Is Everything Miscellaneous?

     Been reading "Everything is Miscellaneous" by David Weinberger recently. It's pretty good; it helped me understand some things about the Web/Internet that I hadn't understood, or hadn't appreciated, before. One thing is Wikipedia. He showed how its community generated entries, when controversial and fought over, will eventually come to a consensus on the entry and the vocabulary to describe it. Of course, this pushed my centrist, compromising, consensus-builder buttons big time. But even after slowing down and thinking it over, I still agree that this technique will produce valid knowledge at least as often as reliance on experts. God knows "experts" have pulled some amazing stunts in the past; that's a source of material for lots of web sites and stand-up comedy routines. But Weinberger, like most writers on new technology, seems to take the technology he writes about (the WWW) as the only source of all truth, beauty and goodness. He seems to me to say that in this brave new world knowledge itself is different and better. He throws around the phrase "third order", short for third order of knowledge, with great gusto; the Web has made all things new.


     Not that Third Order doesn't make a lot of sense. The first two orders of knowledge can be summarized as data (descriptions of the real world) first, and metadata (data describing data) second.
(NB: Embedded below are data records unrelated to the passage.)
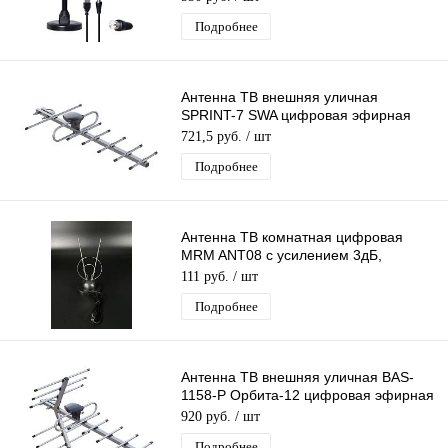
Подробнее
Антенна ТВ внешняя уличная
SPRINT-7 SWA цифровая эфирная
для DVB-T2 телевидения Рэмо BAS-
721,5 руб.
/ шт
1161-SWA
Подробнее
Антенна ТВ комнатная цифровая
MRM ANT08 с усилением 3дБ,
эфирная для DVB-T2 телевидения
111 руб.
/ шт
Подробнее
Антенна ТВ внешняя уличная BAS-
1158-P Орбита-12 цифровая эфирная
для DVB-T2 телевидения
920 руб.
/ шт
Подробнее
Both of these orders have definite limitations. Weinberger's favorite example of metadata is the Dewey Decimal Classification, especially as implemented in the good old card catalog. These two, while they are vast improvements over simple lists of books, have definite limits to their usefulness. He describes these limits as inevitable consequences of their physicality. I find it a persuasive argument. The card catalog is especially convincing. When I was young it was how you found anything in the library, and it had limits. Subject terms have to be assigned by an educated professional, and if too many books have too many subject terms, the catalog swells to unusability. Conversely, when you kept the catalog to a manageable size you inevitably left out a lot of useful information. Plus, having studied indexing myself, I know that the best educated expert in the world can’t anticipate everyone’s needs.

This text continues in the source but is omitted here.